What is Public Art?

Public art is not an art "form." Its size can be of any size. It can tower as high as the buildings or call attention to the ground beneath your feet. Its shape can be abstract, realistic, or both, and it may be cast, carved, built, assembled, or painted. It can be site-specific or stand in contrast to its surroundings.

Public art is part of our public history, part of our culture and our collective memory. It reflects and reveals our society and adds meaning to our town. As artists respond to our times, they reflect their inner vision to the outside world, and they reflect the history of our public experience.

Didcot Town Council's Public Art Delivery Group

The Town Council established a working group, the Public Art Delivery Group. This group works to realise the opportunities for Public Art installations across Didcot and reports to the Environment Committee.

The costs of any Public Artworks installed would be covered by developers, through Section 106 contributions or the Community Infrastructure Levy, there would be no direct cost to the Town Council or increases to the local Council Tax precept.

Arts in the Town

Commemorative Installation at Didcot Civic Hall

Didcot Town Council has worked with RWE and local artist Suzanne O'Driscoll to install artwork to commemorate the men who lost their lives in the boiler house collapse in 2016.

Suzanne O'Driscoll studied in London at the Central School of Art and Design and as a postgraduate at the Slade School of Fine Art london.
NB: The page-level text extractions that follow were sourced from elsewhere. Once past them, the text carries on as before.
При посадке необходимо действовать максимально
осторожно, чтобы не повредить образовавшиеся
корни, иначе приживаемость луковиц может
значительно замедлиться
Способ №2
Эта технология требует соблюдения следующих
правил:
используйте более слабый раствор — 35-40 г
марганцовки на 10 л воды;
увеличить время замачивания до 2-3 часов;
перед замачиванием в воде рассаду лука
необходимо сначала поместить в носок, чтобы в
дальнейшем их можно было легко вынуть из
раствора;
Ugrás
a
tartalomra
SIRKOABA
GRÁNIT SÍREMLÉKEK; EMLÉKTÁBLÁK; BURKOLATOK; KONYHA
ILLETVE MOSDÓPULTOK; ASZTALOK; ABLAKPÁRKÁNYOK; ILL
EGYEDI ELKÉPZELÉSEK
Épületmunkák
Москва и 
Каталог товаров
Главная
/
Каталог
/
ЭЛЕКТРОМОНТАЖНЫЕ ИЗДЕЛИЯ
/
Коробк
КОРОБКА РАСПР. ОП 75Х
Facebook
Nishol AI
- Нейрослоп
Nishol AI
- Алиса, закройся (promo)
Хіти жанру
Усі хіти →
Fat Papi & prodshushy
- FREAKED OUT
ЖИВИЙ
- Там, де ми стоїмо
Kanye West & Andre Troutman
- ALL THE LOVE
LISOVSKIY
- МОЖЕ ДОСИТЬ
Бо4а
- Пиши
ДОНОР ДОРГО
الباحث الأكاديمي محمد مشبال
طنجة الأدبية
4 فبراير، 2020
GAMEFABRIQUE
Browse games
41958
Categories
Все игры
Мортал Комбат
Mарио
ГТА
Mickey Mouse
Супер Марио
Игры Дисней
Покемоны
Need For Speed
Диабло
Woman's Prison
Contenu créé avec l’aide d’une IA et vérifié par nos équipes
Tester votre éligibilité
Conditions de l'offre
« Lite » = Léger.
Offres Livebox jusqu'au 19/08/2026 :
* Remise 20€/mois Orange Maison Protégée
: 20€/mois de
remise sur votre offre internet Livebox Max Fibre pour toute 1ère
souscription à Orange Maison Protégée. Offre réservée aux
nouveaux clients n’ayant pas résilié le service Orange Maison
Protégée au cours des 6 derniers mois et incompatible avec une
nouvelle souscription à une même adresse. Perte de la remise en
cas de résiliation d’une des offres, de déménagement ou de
Her work can be found in many private and public collections and Suzanne has gained a reputation for her work in metal, producing large-scale sculptures for public art commissions.

Other recently completed commissions include two free standing artworks at the Community Centre, Kingmere, Bicester; a wall sculpture panel for Abingdon outdoor swimming pool; a large wall commission for a new building in Chapel St in Oxford; and the Wantage Cemetery entrance artwork, installed in May 2019.

Art throughout Great Western Park

Great Western Park public arts strategy

In 2014 South Oxfordshire and Vale of White Horse district councils asked for comments on a draft public art strategy for Great Western Park. The strategy will set out what public art might be built on the site.

Great Western Park is a new development near to Milton Interchange, where 3300 new dwellings and associated community buildings are being built over the next few years. The councils have secured some £600,000 from the developers to be spent on public art on the site. Public art can take many forms so the aim of the strategy is to recommend what kinds of art should be used, what materials and colours should be used and where.

An arts consultant, Peter Anderson Studio, working for the councils spoke in depth to some local residents, councillors, young and older people, businesses and others to get opinions to inform the strategy. An online and paper survey were also made available for people to give their comments on the draft of the strategy.

Eight projects have so far been completed at Great Western Park, with 20 or so to be done.

The Hand of Science installed outside UTC Oxfordshire, which is located at Great Western Park. Each of the blue glass discs is engraved with a different scientific image.